The same can be said in the economic sector, in which producers and regulators seek to protect the public from its own ignorance and short-sightedness. But because customers are adults, with the right to choose for themselves (even when their choices are harmful) it becomes a much more delicate matter.
Companies may attempt to regulate the behavior of consumers by various methods (choosing what to produce, providing customer support and education, providing price incentives to make wiser choices), but this seems to be seldom - they have a profit motive to provide whatever customers demand, and it's noticeable that the better choices are often economically disadvantageous. Take the example of food: anything that is labeled as light, healthy, organic, or whatnot is always more expensive than a less healthy alternative.
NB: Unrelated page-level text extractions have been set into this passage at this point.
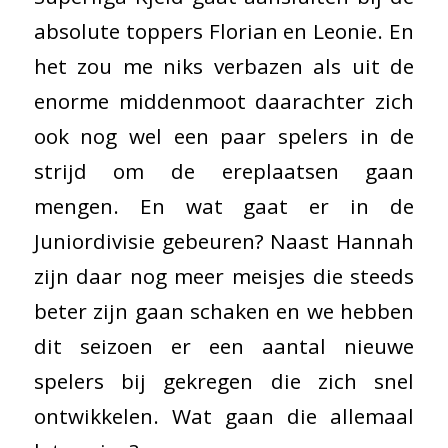
absolute toppers Florian en Leonie. En
het zou me niks verbazen als uit de
enorme middenmoot daarachter zich
ook nog wel een paar spelers in de
strijd om de ereplaatsen gaan
mengen. En wat gaat er in de
Juniordivisie gebeuren? Naast Hannah
zijn daar nog meer meisjes die steeds
beter zijn gaan schaken en we hebben
dit seizoen er een aantal nieuwe
spelers bij gekregen die zich snel
ontwikkelen. Wat gaan die allemaal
Regulators likewise attempt to gently encourage consumers by controlling the educational system (to teach children) and issuing warnings and bans on products (to inform or control adults) in a positive direction, but this often meets with stern consternation from the voting public when they go too far.
Back to the original discussion about feeding the kids: the most sensible solutions seemed to involve gradually exerting influence: to be accommodating to the appetites of children (feed them when they are hungry, rather than demanding they eat on your schedule) and to be accommodating to their tastes (feed then what they will eat, slowly introducing healthier items as side dishes). This is a slower and more insidious method of domination.
There are commercial parallels: starting off consumers in an "entry product" that offers exactly what the customer demands, possibly at a financial loss, then slowly introducing alternatives that guide them to what the manufacturer wishes to sell, until the customer is fully phased into a sustainably profitable product line.
Though my sense is this has limited applicability, it does seem to have good potential for a relationship company.